Mas, na cartilha de Derrite, o papel da polícia é “tocar o terror”, prática conhecida por pretos pobres do Rio, da Bahia, de São Paulo e de onde mais houver favelas e o jogo de arreglos e acertos entre policiais e facções. Quando se reúnem mais de 600 homens armados para supostamente encontrar o assassino de um policial, não há como esperar inteligência ou eficácia. A chacina era o resultado esperado da operação planejada, patrocinada e aplaudida pelo governo Tarcísio de Freitas.
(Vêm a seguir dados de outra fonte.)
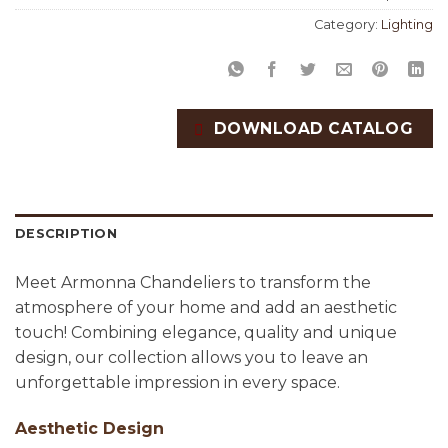
Category:
Lighting
DOWNLOAD CATALOG
DESCRIPTION
Meet Armonna Chandeliers to transform the
atmosphere of your home and add an aesthetic
touch! Combining elegance, quality and unique
design, our collection allows you to leave an
unforgettable impression in every space.
Aesthetic Design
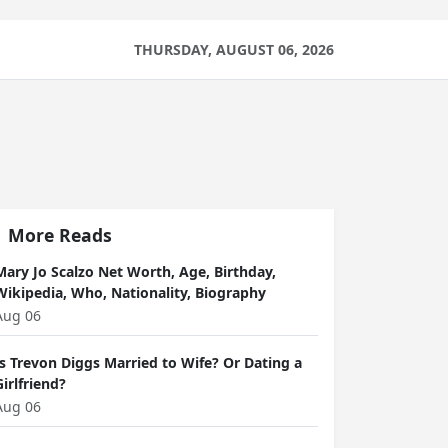
THURSDAY, AUGUST 06, 2026
More Reads
Mary Jo Scalzo Net Worth, Age, Birthday,
Wikipedia, Who, Nationality, Biography
Aug 06
Is Trevon Diggs Married to Wife? Or Dating a
Girlfriend?
Aug 06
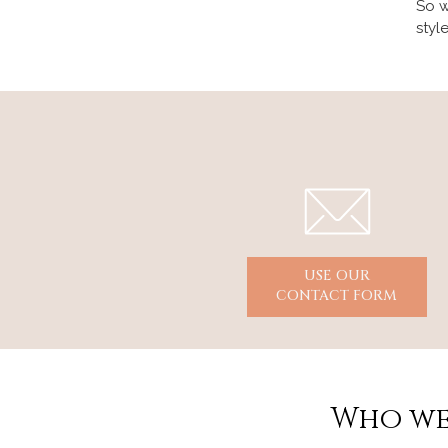
So w
styl
USE OUR
CONTACT FORM
Who we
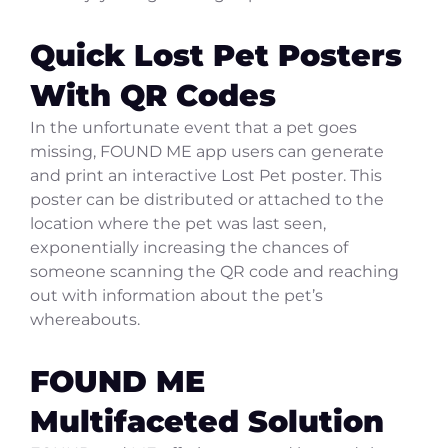
Quick Lost Pet Posters
With QR Codes
In the unfortunate event that a pet goes
missing, FOUND ME app users can generate
and print an interactive Lost Pet poster. This
poster can be distributed or attached to the
location where the pet was last seen,
exponentially increasing the chances of
someone scanning the QR code and reaching
out with information about the pet’s
whereabouts.
FOUND ME
Multifaceted Solution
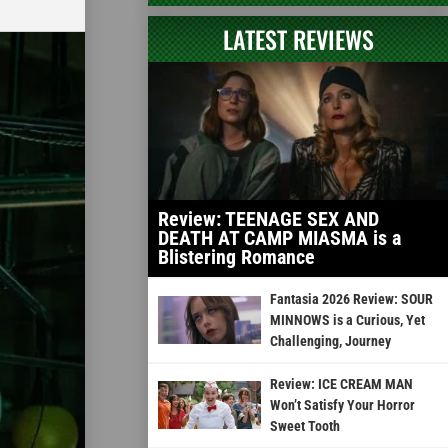
LATEST REVIEWS
Review: TEENAGE SEX AND
DEATH AT CAMP MIASMA is a
Blistering Romance
Fantasia 2026 Review: SOUR
MINNOWS is a Curious, Yet
Challenging, Journey
Review: ICE CREAM MAN
Won’t Satisfy Your Horror
Sweet Tooth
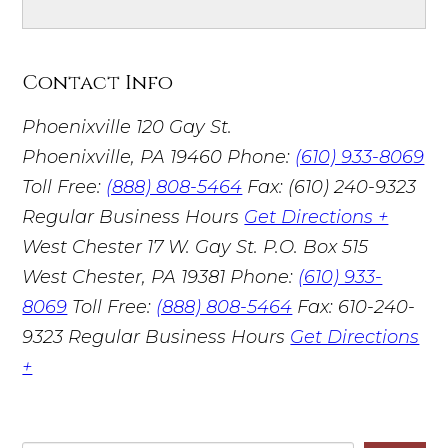
Contact Info
Phoenixville
120 Gay St.
Phoenixville, PA 19460
Phone:
(610) 933-8069
Toll Free:
(888) 808-5464
Fax: (610) 240-9323
Regular Business Hours
Get Directions +
West Chester
17 W. Gay St. P.O. Box 515
West Chester, PA 19381
Phone:
(610) 933-
8069
Toll Free:
(888) 808-5464
Fax: 610-240-
9323
Regular Business Hours
Get Directions
+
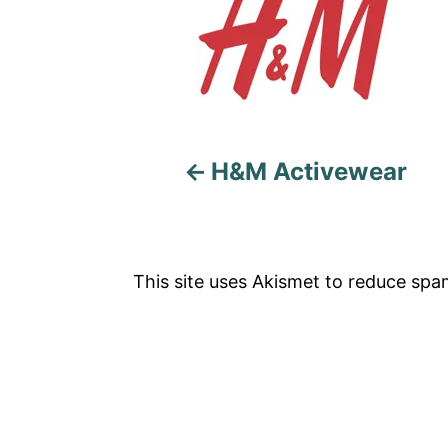
o
s
t
n
a
H&M Activewear
v
i
This site uses Akismet to reduce sp
g
a
t
i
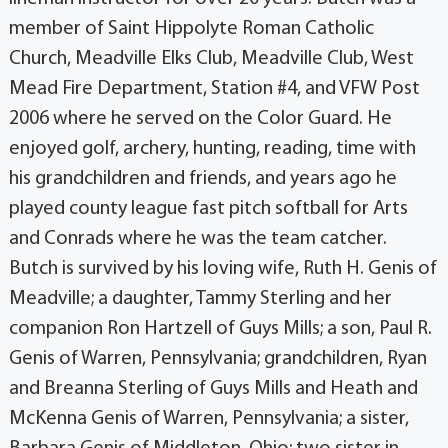
member of Saint Hippolyte Roman Catholic
Church, Meadville Elks Club, Meadville Club, West
Mead Fire Department, Station #4, and VFW Post
2006 where he served on the Color Guard. He
enjoyed golf, archery, hunting, reading, time with
his grandchildren and friends, and years ago he
played county league fast pitch softball for Arts
and Conrads where he was the team catcher.
Butch is survived by his loving wife, Ruth H. Genis of
Meadville; a daughter, Tammy Sterling and her
companion Ron Hartzell of Guys Mills; a son, Paul R.
Genis of Warren, Pennsylvania; grandchildren, Ryan
and Breanna Sterling of Guys Mills and Heath and
McKenna Genis of Warren, Pennsylvania; a sister,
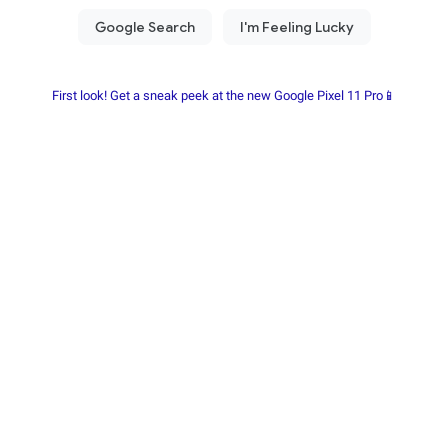
First look! Get a sneak peek at the new Google Pixel 11 Pro📱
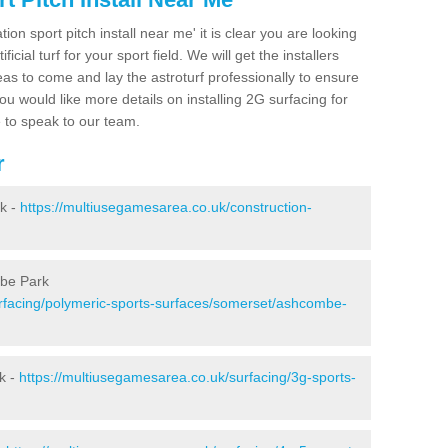
ion sport pitch install near me' it is clear you are looking
ificial turf for your sport field. We will get the installers
eas to come and lay the astroturf professionally to ensure
 you would like more details on installing 2G surfacing for
e to speak to our team.
r
k -
https://multiusegamesarea.co.uk/construction-
mbe Park
rfacing/polymeric-sports-surfaces/somerset/ashcombe-
k -
https://multiusegamesarea.co.uk/surfacing/3g-sports-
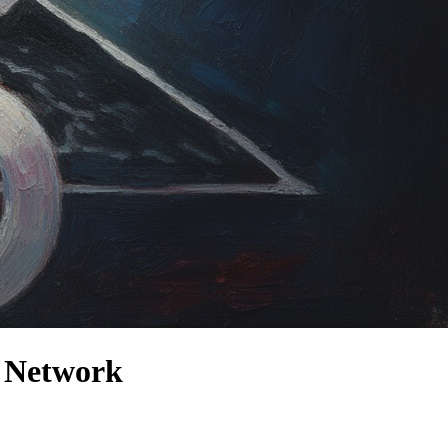
t Network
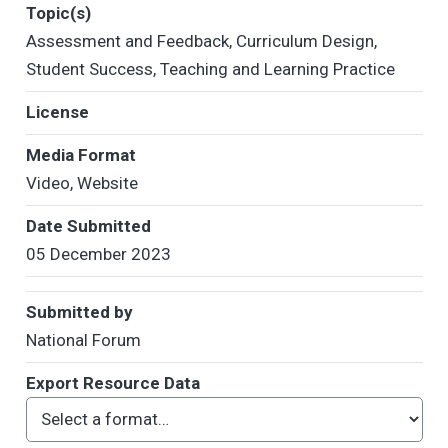
Topic(s)
Assessment and Feedback
,
Curriculum Design
,
Student Success
,
Teaching and Learning Practice
License
Media Format
Video
,
Website
Date Submitted
05 December 2023
Submitted by
National Forum
Export Resource Data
Lei mais aqui

 

Capitão Derrite, o matador, já afirmou que policial bom tem que ter pelo menos 3 homicídios no currículo

Por g1 SP

Guilherme Muraro Derrite, de 38 anos, deputado federal nomeado pelo governador Tarcísio de Freitas (Republicanos) secretário da Segurança Pública de São Paulo, já defendeu que é "vergonhoso" para um policial não ter ao menos "três ocorrências" por homicídio no currículo.

O áudio foi revelado em junho de 2015 pela Ponte Jornalismo.

"Os tenentes, principalmente os oficiais, que nos últimos 5 anos se envolveram em três ocorrências ou mais que tenha o resultado evento morte do criminoso estão sendo movimentados. E o Telhada se encaixa nessa lista, até eu que estou fora da rua há dois anos me encaixo, porque o camarada trabalhar cinco anos na rua e não ter [...] três ocorrências [em casos em que suspeitos morreram a tiros disparados pelo policial], na minha opinião, é vergonhoso, né?", diz Derrite na gravação, segundo a Ponte.
 

No áudio, veiculado em uma rede social, Derrite respondia sobre a transferência do tenente Rafael Telhada das Rondas Ostensivas Tobias de Aguiar (Rota) para o 2º Batalhão do Choque da Polícia Militar (PM) e criticava as ações da polícia para reduzir a letalidade durante ocorrências. Ele chegou a ser detido pela Corregedoria da corporação por causa da gravação, de acordo com a reportagem. Esse caso chegou a ser arquivado depois pela Justiça militar, no entanto.

O futuro secretário chegou a ser condenado pela Justiça comum a pagar R$ 20 mil de indenização por dano moral à família de um homem morto pela PM, em 24 de fevereiro de 2020 em Osasco, na Grande São Paulo. Derrite postou que a vítima era criminosa e que iria usar "fantasia do capeta", mas na verdade era um encanador que tinha ido comprar leite e foi morto acidentalmente pela polícia (saiba mais abaixo).

Derrite é ex-policial militar com passagem pelas Rota da PM e com forte ligação com a família do presidente Jair Bolsonaro (PL). Ele participou ativamente da campanha pela reeleição do presidente e o acompanhou em diversas agendas. Ele é formado em direito e oficial da reserva da PM. Assumirá a pasta da Segurança sem ter chegado ao topo da carreira, diferente de seus últimos antecessores, como, por exemplo, o atual secretário, general João Camilo Pires de Campos.

Post sobre ida de Bolsonaro e Derrite a São Paulo — Foto: Reprodução

Post sobre ida de Bolsonaro e Derrite a São Paulo — Foto: Reprodução

 

O deputado nasceu em Sorocaba, no interior paulista, e começou a carreira como militar no ano de 2003. Ele se tornou 1º Tenente da PM em 2010, quando assumiu o comando da Rota e ficou até 2013. Derrite também fez parte do Corpo de Bombeiros e foi eleito deputado federal pelo Partido Progressista (PP) no ano de 2018.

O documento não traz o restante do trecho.